The couple also have a number of horses, four other dogs, a donkey, a pair of love birds and a scarlet macaw.

Animals Galore

A few miles to the southeast, Katy Maclachlan has a menagerie more like that of Noah’s ark, with some of the animals becoming pets due to the pandemic and others through “foster failure.”

Her brood includes an African spurred, or sulcata, tortoise; an African bullfrog; a juvenile peacock; a flock of chickens and roosters; a sugar glider; two macaws; two snakes; three ferrets; five dogs; and seven horses. And that doesn’t include the wildlife she rehabilitates for release into the wild, currently five baby raccoons and a baby squirrel.

Maclachlan, who was born in Chicago, moved to Boca Raton in 1969.

“My first rescue, I was riding my bike home from school and I saw somebody hit a duck,” she offers. “I picked up the duck and went home and got in trouble, but saved the duck. And I’ve been doing it the rest of my life.”

She had horses early in life, then lived on a sailboat for seven years so had to give them up. She moved to Ocala in 2000 and devoted her time to her two young sons before she got horses again.

In 2019, she became one of the organizers of Homeward Bound Horses and Hounds Rescue, Inc., a registered 501(c)(3) nonprofit.

“We do cats and dogs, but we also take in horses and donkeys and exotics,” she explains. “We do the whole gamut of reptiles, and pretty much anything that you don’t have to have a state license to own. I had the ferrets and sugar glider when the pandemic hit. Well now I love them, so they’re part of my family.”

The ferrets, Sinbad, Seiko and Sable, love to romp and play, turning flips and disappearing into the crevice of a cabinet.

“They are very funny,” Maclachlan offers. “They are fairly common, but they have an odor like any weasel or skunk. They don’t spray like a skunk, but are messy.”

The tortoise, Madagascar, or “Maddie,” is 3-years-old and small, but will top more than 100 pounds when fully mature.

The gorgeous blue male peacock, named Latif, is very young and doesn’t yet have enough plumage to make the signature tail fan.

The African bullfrog, which weighs about a pound, has teeth and feeds on mice. His rotund appearance led to his name, Jabba, as in Jabba the Hutt from the Star Wars movie franchise.

“Somebody in Orlando didn’t want him anymore,” Maclachlan offers.

The macaws, a blue and gold male named Chico and D’jango, a green wing female, respond to hand signals, lifting their feathers when Maclachlan gives the sign.

Jasper, the sugar glider, who is nocturnal, is not happy when Maclachlan opens the small plush sack in which he is sleeping. Uttering a chattering chastisement, he turns upside down to burrow back into his sleeping quarters.

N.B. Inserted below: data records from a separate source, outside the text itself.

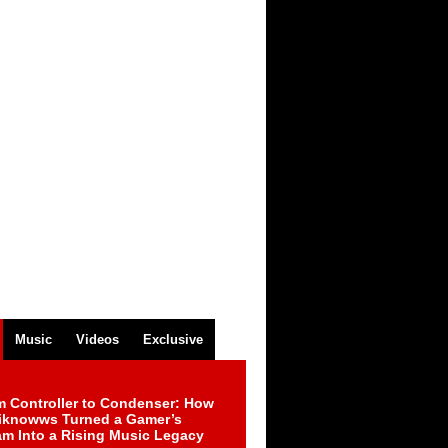
Music
Videos
Exclusive
m Controller to Condenser: How
iknowws Turned a Gamer’s
am Into a Rising Music Legacy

With the baby raccoons, Maclachlan brings them to good health by bottle-feeding, then has to reverse course and break them from the habit. She begins by adding baby cereal to the formula, along with hard-boiled egg, berries and grapes. They then spend time in an outdoor enclosure learning to forage before they are released into the wild.

As for her dogs, “they are dogs I fostered that I decided I just couldn’t live without,” she explains, letting loose a hearty laugh. “We call it foster failure!” Four of the canines are mastiffs and she also has a Labrador retriever and Rhodesian ridgeback cross.

The horses in her care are permanent residents; some having come from situations where a senior citizen could no longer care for them, or they were injured or unwell.

“I provide a forever home for them,” she states, “kind of like a retirement home.”

“We are part of the VOCAL food group, which is a godsend,” says Maclachlan, who volunteers one day a week with the Voices of Change Animal League rescue group. In turn, she offers local students an opportunity to gain experience with real world issues and an understanding of the work performed by animal rescues, as part of volunteer programs administered by area schools.

When asked if there is any animal she will not handle, Maclachlan opens wide her sky-blue eyes and says with affirmation, “No!”